Jo closed her eyes, torn between continuing the discussion or giving in to the delicious sensation of Blair's skin against hers. God, who would have known just how passionate or how tender Blair could be as a lover? "Maybe I do internalize homophobia," she answered cautiously, "but I was always taught that God didn't like gays, that we were not supposed to be sexual with anyone other than our spouse. Gays were unnatural, an affront to God and the sanctity of marriage."
"But here we are, most definitely in a gay relationship, Jo. I've played social games all of my life, but I never saw you as a game player."
"I'm not trying to play games, Blair, I'm just trying to work through it. I do love you, very deeply, and I love sharing that with you. I'm just having trouble figuring out how to love you and not get the shit beat out of me. I do get a few pretty rough characters in my shop, you know."

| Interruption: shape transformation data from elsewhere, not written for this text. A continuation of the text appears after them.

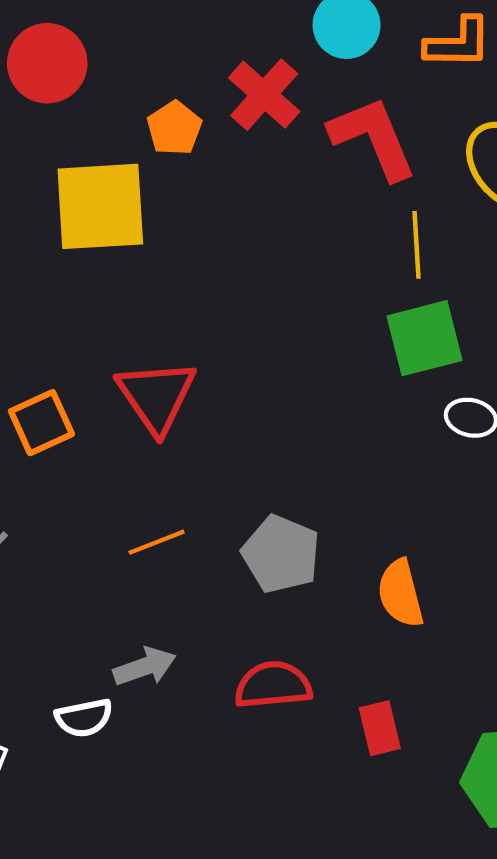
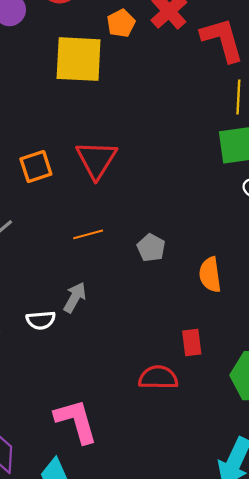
gray pentagon: (281, 554) -> (151, 248), size x0.7
gray arrow: (145, 667) -> (75, 297), turned -48
red semicircle: (273, 685) -> (158, 377), moved

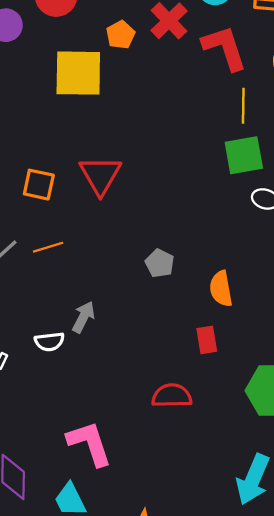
orange square: (36, 167) -> (39, 185), turned 32
orange line: (88, 234) -> (48, 247), moved
red rectangle: (192, 343) -> (207, 340), moved

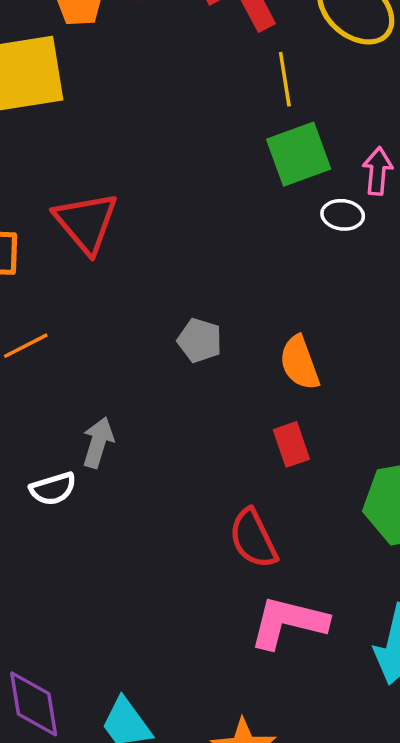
red semicircle: (172, 396) -> (253, 539), turned -105
pink L-shape: (89, 443) -> (288, 622), moved, turned -48

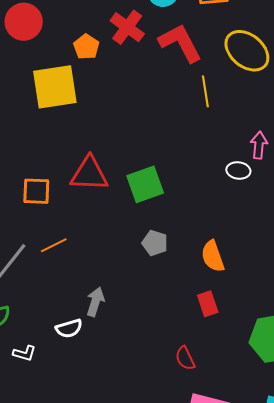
green square: (299, 154) -> (145, 184), moved
red triangle: (86, 222) -> (89, 174), turned -48
red semicircle: (253, 539) -> (185, 358), size x0.7

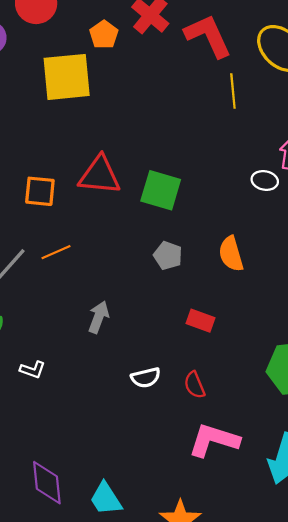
green square: (145, 184) -> (161, 190), turned 33
orange semicircle: (213, 256) -> (231, 254), moved
red rectangle: (208, 304) -> (201, 321), moved, turned -55
white semicircle: (69, 328) -> (146, 378), moved
white L-shape: (24, 353) -> (33, 370), moved

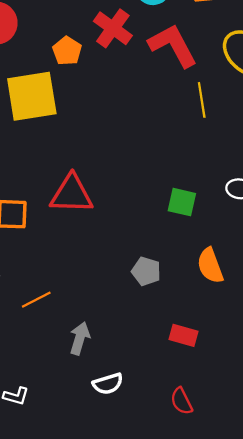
green square: (161, 190) -> (182, 202), moved, size x0.7
orange line: (56, 252) -> (36, 300), moved
white semicircle: (146, 378) -> (108, 384), moved

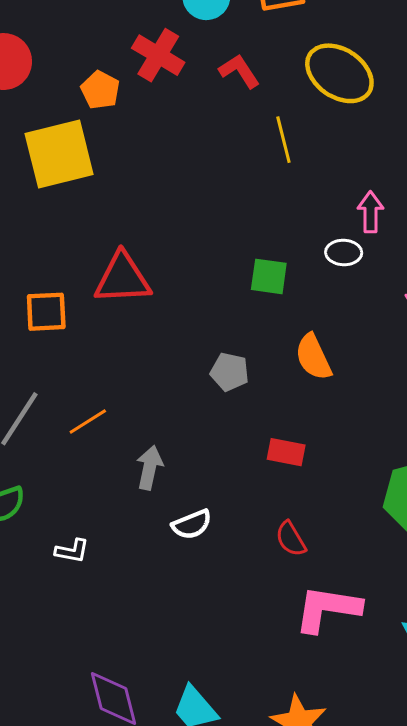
red L-shape: (173, 45) -> (239, 71), size x0.6

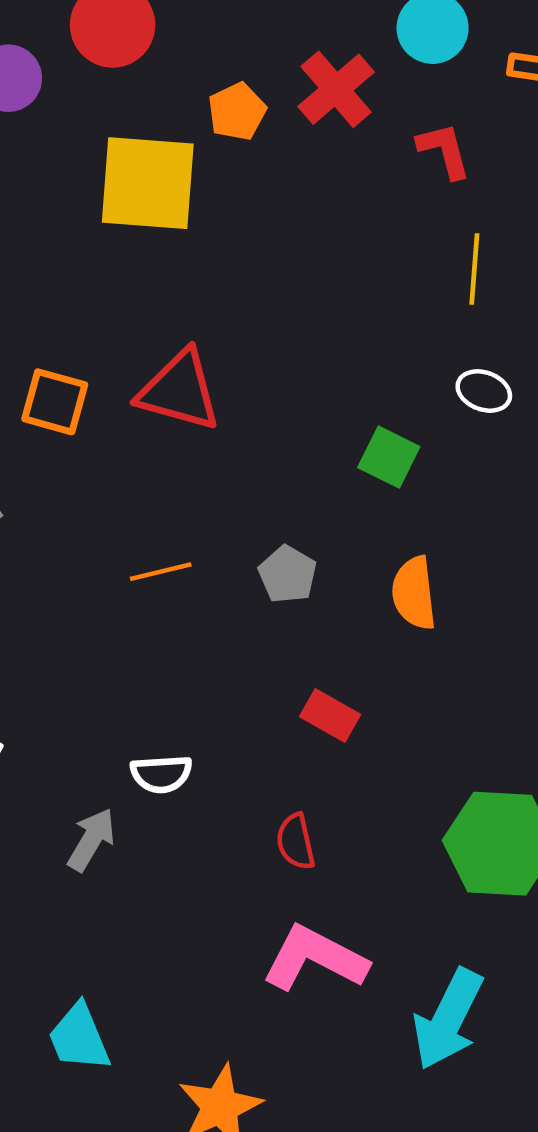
white ellipse: (344, 252) -> (484, 391), moved
orange line: (88, 421) -> (161, 572), moved
gray arrow: (150, 468) -> (91, 840), moved

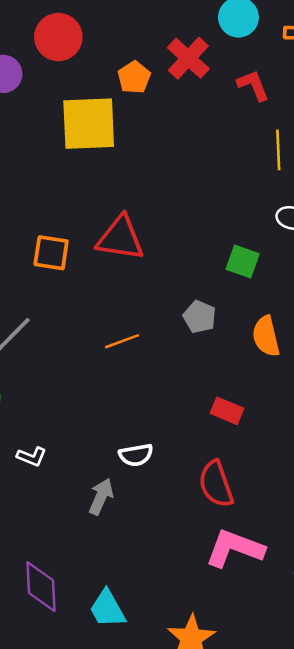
gray pentagon: (288, 574) -> (199, 317), moved
red semicircle: (296, 842) -> (216, 484), size x1.5

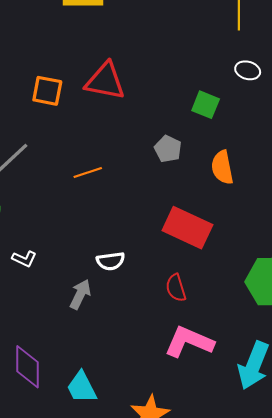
orange line: (122, 341) -> (88, 172), moved
red rectangle: (227, 411) -> (187, 228), size x1.8
red semicircle: (216, 484) -> (176, 288), size x0.7

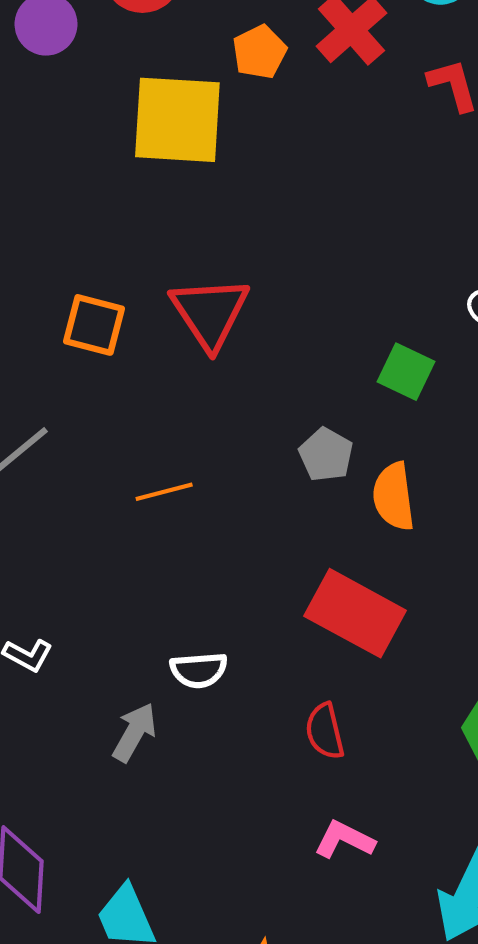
red triangle: (105, 81) -> (210, 313), turned 42
orange semicircle: (222, 167) -> (394, 496), moved
pink L-shape: (189, 342) -> (344, 840), size x0.6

Before Blair could respond, they both heard the door open downstairs and Scott yell, "Hey, Mom, are you home?"
They stared at each other, frozen in shock as they heard Scott's footsteps on the stairs. The bedroom door was wide open and they were both very naked, with clothes thrown haphazardly around the room. Blair recovered quickly enough to grab their robes and toss Jo hers before Scott poked his head around the door frame."Mom, wasn't I supposed to come to...lunch?" Scott stared at the women for a moment, then mumbled, "I'll just go to the kitchen now," before he sprinted down the stairs.
"Well, I guess that resolves that question," Blair noted dryly. "Let's grab a quick shower before we go downstairs to confront poor, innocent Scotty." Jo just nodded dumbly, grabbing her duffle bag and shuffling into the master bath as Blair called down the stairs, "We're going to shower and will be down in just a few minutes."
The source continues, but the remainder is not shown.